Con las manos temblorosas abrió el sobre que le acababa de entregar el hepatólogo. Aunque sus ojos vidriosos le impedían ver nítidamente consiguió leer, sin lugar a dudas, que el test daba positivo en las pruebas de compatibilidad entre donante-receptor.
Aquella noche, David sacó el informe médico del bolsillo derecho de su pantalón y a solas lloró de felicidad. Lo dobló cuidadosamente, lo colocó bajo su almohada y por fin, tras meses de insomnio y Lorazepam, pudo cerrar los ojos y dormir profundamente e incluso soñar. Con una sonrisa cuajada en sus labios, gozó de un sueño reparador.

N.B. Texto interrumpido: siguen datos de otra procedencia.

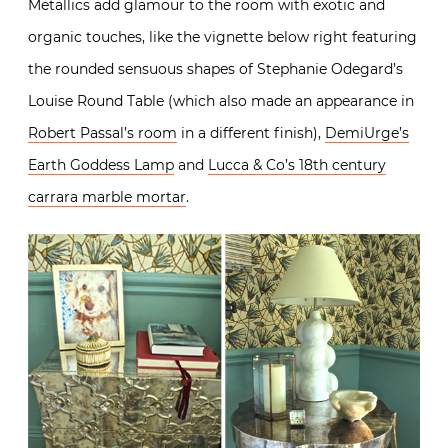
Metallics add glamour to the room with exotic and
organic touches, like the vignette below right featuring
the rounded sensuous shapes of Stephanie Odegard’s
Louise Round Table (which also made an appearance in
Robert Passal’s room
in a different finish),
DemiUrge’s
Earth Goddess Lamp
and
Lucca & Co’s 18th century
carrara marble mortar
.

A Sara le quedaba muy poco tiempo y empezaban a salirle alas. Tantos años de pruebas, tratamientos e ingresos hospitalarios. Tanto miedo en su mente y tanto dolor en su cuerpo la estaban marchitando. Sus existencias se habían convertido en un calvario, continuamente esperando un milagro, una llamada telefónica, un órgano envuelto en papel de regalo. Pero a veces la vida te da sorpresas. La solución había estado siempre junto a él, en sus entrañas, en su interior. Sin David saberlo hasta hacía poco.

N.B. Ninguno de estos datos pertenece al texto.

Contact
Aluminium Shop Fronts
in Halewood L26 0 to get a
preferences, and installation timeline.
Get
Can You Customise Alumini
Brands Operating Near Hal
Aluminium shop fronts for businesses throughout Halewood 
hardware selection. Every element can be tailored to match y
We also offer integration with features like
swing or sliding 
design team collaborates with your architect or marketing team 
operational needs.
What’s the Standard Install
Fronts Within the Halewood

Por algún motivo divino el hígado estaba divido en dos. Con el lóbulo derecho conservaría su vida y con el izquierdo impediría la muerte de su único y gran amor.
Y especuló: «Quizás mi amor hacia Sara sea la barita mágica que convierta nuestro deseo en realidad».
Esperanzado, comprendió que el resto quedaba en manos de la ciencia y de Dios.
Pasados dos lustros, David abrió su cajita de madera donde guardaba los recuerdos más bellos de su vida y al ver el informe amarillento pensó que donar órganos era el mayor acto de amor y humanidad que un ser podía ofrecer a otro, una segunda oportunidad para seguir vivo. Después se acercó a Sara, le dio un beso en los labios y le preguntó:
-¿Te apetece que hoy demos un paseo por el campo, la primavera ya ha llegado y las amapolas y margaritas deben de estar en su máxima floración?